Giriş Tarihi: 19.03.2020
09:41
Güncelleme Tarihi: 19.03.2020
10:48
Saatleri Ayarlama Enstitüsü- Hayri İrdal
Ahmet Hamdi Tanpınar'ın 1961 yılında kitap olarak yayınlanan "Saatleri Ayarlama Enstitüsü" başlıklı romanının anlatıcısı ve başkahramanıdır. Çocukluğu II. Abdülhamit döneminde geçen İrdal'ın hayatta en çok sevdiği şey saatlerdir. Diğer bir deyişle, İrdal'ın varlığı saatlerle özdeşleştirilir ve karakterin değişimi hayatına giren farklı saatlerle paralellik gösterir.
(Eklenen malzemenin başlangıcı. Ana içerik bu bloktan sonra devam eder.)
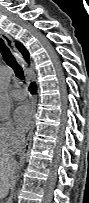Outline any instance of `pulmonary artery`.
<instances>
[{
    "label": "pulmonary artery",
    "mask_w": 89,
    "mask_h": 203,
    "mask_svg": "<svg viewBox=\"0 0 89 203\" xmlns=\"http://www.w3.org/2000/svg\"><path fill=\"white\" fill-rule=\"evenodd\" d=\"M11 96L16 100H24L27 97V93L22 89H14L11 92Z\"/></svg>",
    "instance_id": "pulmonary-artery-1"
}]
</instances>
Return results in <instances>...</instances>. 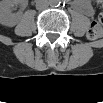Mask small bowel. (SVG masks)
I'll list each match as a JSON object with an SVG mask.
<instances>
[{
    "mask_svg": "<svg viewBox=\"0 0 103 103\" xmlns=\"http://www.w3.org/2000/svg\"><path fill=\"white\" fill-rule=\"evenodd\" d=\"M76 9L83 15L91 17L94 15V9L91 3L87 1L80 2L76 4Z\"/></svg>",
    "mask_w": 103,
    "mask_h": 103,
    "instance_id": "obj_1",
    "label": "small bowel"
}]
</instances>
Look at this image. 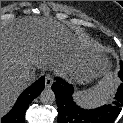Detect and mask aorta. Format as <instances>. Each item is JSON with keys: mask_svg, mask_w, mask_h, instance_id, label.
<instances>
[{"mask_svg": "<svg viewBox=\"0 0 123 123\" xmlns=\"http://www.w3.org/2000/svg\"><path fill=\"white\" fill-rule=\"evenodd\" d=\"M40 100L43 104H52L55 102L56 97L51 89H45L40 94Z\"/></svg>", "mask_w": 123, "mask_h": 123, "instance_id": "1", "label": "aorta"}]
</instances>
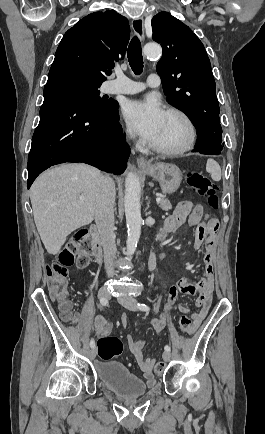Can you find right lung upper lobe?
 <instances>
[{"mask_svg":"<svg viewBox=\"0 0 265 434\" xmlns=\"http://www.w3.org/2000/svg\"><path fill=\"white\" fill-rule=\"evenodd\" d=\"M129 38L127 18L114 10L91 13L64 34L48 76L72 74L103 82L114 61L125 55Z\"/></svg>","mask_w":265,"mask_h":434,"instance_id":"1","label":"right lung upper lobe"}]
</instances>
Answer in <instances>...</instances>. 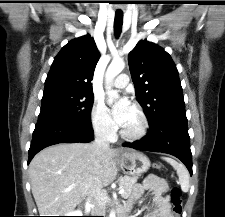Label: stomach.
Masks as SVG:
<instances>
[{"label":"stomach","mask_w":225,"mask_h":217,"mask_svg":"<svg viewBox=\"0 0 225 217\" xmlns=\"http://www.w3.org/2000/svg\"><path fill=\"white\" fill-rule=\"evenodd\" d=\"M121 169L128 175H140L150 167V160L141 152L128 151L120 155L118 160Z\"/></svg>","instance_id":"stomach-1"}]
</instances>
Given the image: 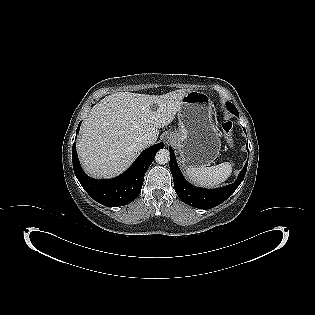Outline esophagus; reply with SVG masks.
<instances>
[{
	"mask_svg": "<svg viewBox=\"0 0 315 315\" xmlns=\"http://www.w3.org/2000/svg\"><path fill=\"white\" fill-rule=\"evenodd\" d=\"M165 142L167 145L171 144L172 139L170 137H165Z\"/></svg>",
	"mask_w": 315,
	"mask_h": 315,
	"instance_id": "1",
	"label": "esophagus"
}]
</instances>
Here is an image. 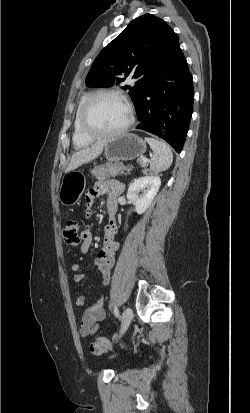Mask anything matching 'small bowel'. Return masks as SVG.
<instances>
[{"label": "small bowel", "mask_w": 250, "mask_h": 413, "mask_svg": "<svg viewBox=\"0 0 250 413\" xmlns=\"http://www.w3.org/2000/svg\"><path fill=\"white\" fill-rule=\"evenodd\" d=\"M123 191V184L118 180H107L97 183L93 188H91L86 195V210L89 213L100 196L106 198V206L108 211V223L104 227V240L103 246L100 249L97 257L92 261L90 269L88 271H83L79 264L73 263L70 265V271L73 273V280L76 283H80L86 277L89 271H97L101 277L103 284L106 286L110 280L111 270L115 263V254L120 247V243L116 240L118 236V229L115 223V213L117 208V197ZM112 211L114 216L109 217V212ZM94 232L93 229L87 226L82 231V244L80 246V251L82 254L88 252ZM86 299L84 296H79L76 299V306L79 308H84L81 324H80V334L83 337H88L94 334L98 328V325L105 318V310L103 308V298H99L95 303L85 306ZM90 351L93 354L100 355L106 351L104 349H96L89 346Z\"/></svg>", "instance_id": "c3829d8e"}]
</instances>
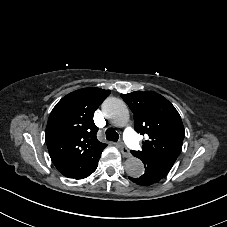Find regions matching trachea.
I'll list each match as a JSON object with an SVG mask.
<instances>
[{"label": "trachea", "mask_w": 227, "mask_h": 227, "mask_svg": "<svg viewBox=\"0 0 227 227\" xmlns=\"http://www.w3.org/2000/svg\"><path fill=\"white\" fill-rule=\"evenodd\" d=\"M105 134H106V139L109 141H118L119 139L118 133L112 128H108Z\"/></svg>", "instance_id": "obj_1"}]
</instances>
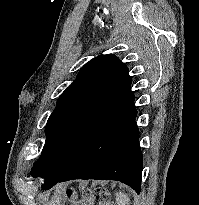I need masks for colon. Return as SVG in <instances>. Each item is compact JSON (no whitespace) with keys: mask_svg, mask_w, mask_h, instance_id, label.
Segmentation results:
<instances>
[{"mask_svg":"<svg viewBox=\"0 0 199 205\" xmlns=\"http://www.w3.org/2000/svg\"><path fill=\"white\" fill-rule=\"evenodd\" d=\"M74 191L73 189L69 188L66 190V200L69 201L71 197L73 196ZM106 192L102 188H98L92 191H88L85 196V201L87 204H90L91 202L95 201L99 205L103 204L106 201Z\"/></svg>","mask_w":199,"mask_h":205,"instance_id":"colon-1","label":"colon"}]
</instances>
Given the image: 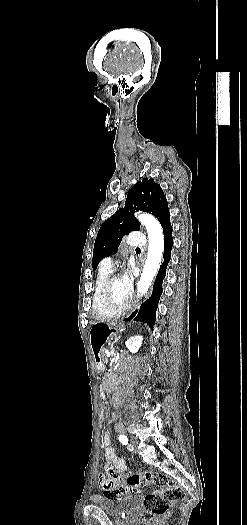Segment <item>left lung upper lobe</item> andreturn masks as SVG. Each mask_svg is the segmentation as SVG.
I'll use <instances>...</instances> for the list:
<instances>
[{
    "label": "left lung upper lobe",
    "mask_w": 247,
    "mask_h": 525,
    "mask_svg": "<svg viewBox=\"0 0 247 525\" xmlns=\"http://www.w3.org/2000/svg\"><path fill=\"white\" fill-rule=\"evenodd\" d=\"M140 210L151 213L160 223L170 215L162 188L152 178L137 182L128 192L124 207L101 226L94 244L93 269L102 258L117 252L123 236L140 229L134 217V212Z\"/></svg>",
    "instance_id": "left-lung-upper-lobe-1"
}]
</instances>
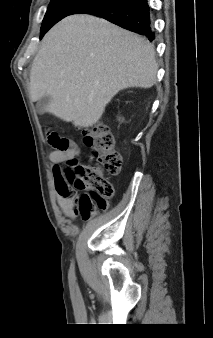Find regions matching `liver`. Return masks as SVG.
<instances>
[{"label":"liver","mask_w":213,"mask_h":338,"mask_svg":"<svg viewBox=\"0 0 213 338\" xmlns=\"http://www.w3.org/2000/svg\"><path fill=\"white\" fill-rule=\"evenodd\" d=\"M155 48L144 38L104 19L72 15L42 40L30 71L33 102L50 97L44 110L77 127H91L121 90L156 83Z\"/></svg>","instance_id":"6515ba94"}]
</instances>
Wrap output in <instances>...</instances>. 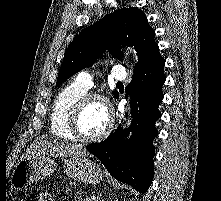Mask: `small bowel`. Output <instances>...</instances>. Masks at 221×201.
<instances>
[{"label":"small bowel","instance_id":"obj_1","mask_svg":"<svg viewBox=\"0 0 221 201\" xmlns=\"http://www.w3.org/2000/svg\"><path fill=\"white\" fill-rule=\"evenodd\" d=\"M37 201H55L54 198L48 193H41Z\"/></svg>","mask_w":221,"mask_h":201}]
</instances>
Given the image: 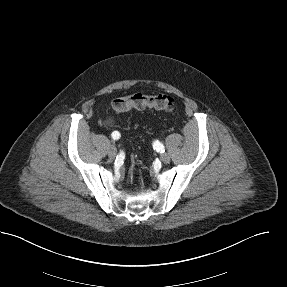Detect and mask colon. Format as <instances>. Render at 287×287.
<instances>
[{
    "mask_svg": "<svg viewBox=\"0 0 287 287\" xmlns=\"http://www.w3.org/2000/svg\"><path fill=\"white\" fill-rule=\"evenodd\" d=\"M154 108L171 111L174 108V99L166 94L146 95L136 93L119 97L113 100L112 110L116 114H121L132 109Z\"/></svg>",
    "mask_w": 287,
    "mask_h": 287,
    "instance_id": "obj_1",
    "label": "colon"
}]
</instances>
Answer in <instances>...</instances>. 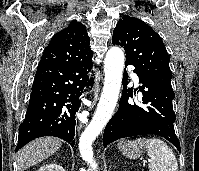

Hayatını Halit Ayarcı'dan önce ve sonra olarak ikiye ayıran İrdal, Halit Ayarcı ile tanışmadan önce ustası Muvakkit Nuri Efendi'nin yanında çalışan, kendi halinde biridir. O dönemlerde yine kendi halinde, uysal, anlayışlı bir kadın olan Emine ile evlenir. Üç çocukları olur. Emine'nin vefat etmesini izleyen günlerde Halit Ayarcı ile tanıştıktan sonra dönüşüm geçirir. Nuri Efendi'nin etkisi altındayken Doğu'yu ve geleneği temsil eden bir karakterken, Halit Ayarcı ile tanışmasıyla birlikte onun etkisi altına girer ve Batı'ya yakınlaşır. Yaşadığı bu ikilemi hiçbir zaman çözemeyen İrdal, hem Doğulu olmanın hem de Batılı olmaya çalışmanın ortaya çıkardığı bir üründür. Dolayısıyla İrdal'ın bireyin kendine ve topluma yabancılaşarak boşlukta yüzen modern bireylerin temsilcisi olduğu söylenebilir. İrdal, eserin ilerleyen bölümlerinde Ayarcı'nın önderliğinde kurulan Saatleri Ayarlama Enstitüsü'nün müdür yardımcılığını yapar. Eserde de bu enstitünün kuruluşundan dağıtılmasına kadar yaşanan süreci ayrıntılarıyla birlikte anlatır. Roman boyunca İrdal, iki farklı kutbu temsil eden iki karakter arasında gidip gelir. Diğer bir deyişle, İrdal'ın hayatının özeti Muvakkit Nuri Efendi ve Halit Ayarcı karakterleri arasında savrulup durmasıdır ve yaşadığı çatışma bu karakterler bünyesinde daha derindir. İrdal bu savruluşu şu sözlerle ifade eder: "Nuri Efendi ve Halit Ayarcı… İşte benim hayat mekiğim bu iki kutup arasında dolaştı. Birisini çok gençken, insanlara ve hayata gözlerim henüz açıldığı sırada tanıdım. Öbürü her şeyden ümit kestiğim, hatta ömür defterimi tamamlanmış sandığım bir zamanda karşıma çıktı. Fakat bu ayrı meziyette, ayrı zihniyette insanlar bütün zaman ayrılıklarının üstünden hayatımda bir daha ayrılmamak şartıyla birleştiler. Ben onların bir muhassalasıyım" (Saatleri Ayarlama Enstitüsü, s. 35).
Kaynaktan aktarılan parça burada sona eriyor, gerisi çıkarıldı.